El trasfondo importante de este episodio es la constatación de un movimiento caótico y desordenado como parte de una estructura obligada a rearmar sobre la marcha su arenero estratégico.

El estupor de los propios jerarcas rusos ante la difusión de las masacres y la necedad de sus explicaciones, confirma este supuesto. También, que gran parte de la operación militar, en absoluto su totalidad, se esté concentrado en el este y el sur de Ucrania donde el escenario indica al menos una mejor perspectiva. 

Pero ese curso podría prometer una guerra extendida en el tiempo, desarrollo que, como es claro, camina lejano de las expectativas iniciales del líder ruso.

Esa extensión del conflicto tampoco es una buena noticia para la parte occidental. La guerra agudizó la crisis económica que llegó con la pandemia.

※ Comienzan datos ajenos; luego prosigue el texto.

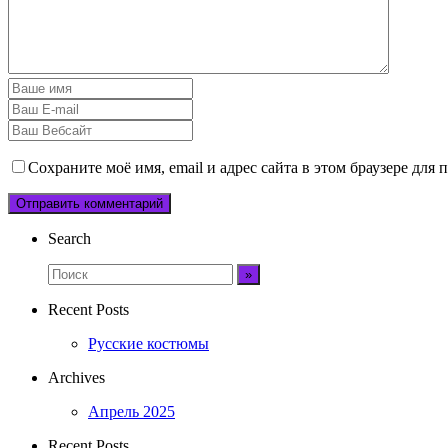
Сохраните моё имя, email и адрес сайта в этом браузере дл
Search
Recent Posts
Русские костюмы
Archives
Апрель 2025
Recent Posts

Un dato de la época es el regreso de la inflación también en el norte mundial. Estados unidos avanza a un uno por ciento mensual de costo de vida, cifra sin precedentes que sobrevuela negativamente el futuro electoral inmediato de Joe Biden.

El bloque europeo, con matices, sigue el mismo camino. El efecto más notorio de esos desequilibrios es la disparada del valor de la energía domiciliaria y de los alimentos con un efecto social directo que erosiona el poder de los gobiernos.

Para Putin puede ser una consecuencia útil porque apuesta a que el malestar popular obligue a los gobiernos a retroceder o por lo menos a no avanzar en más sanciones ligadas a la energía contra Rusia.

La anterior gran crisis económica de 2008 aplastó a las clases medias y fue el parto de potentes emergentes populistas en Europa y EE.UU. Sin embargo las circunstancias actuales hacen difícil esperar una repetición de esa secuencia.

El drama de Ucrania, sus características, vuelve a reclamar un consenso moral, como el que suponía Kant a fines del 1700 para prevenir las guerras y que la humanidad siempre ha menospreciado. Como ahora Rusia, cada vez más aislada, montando ese tigre.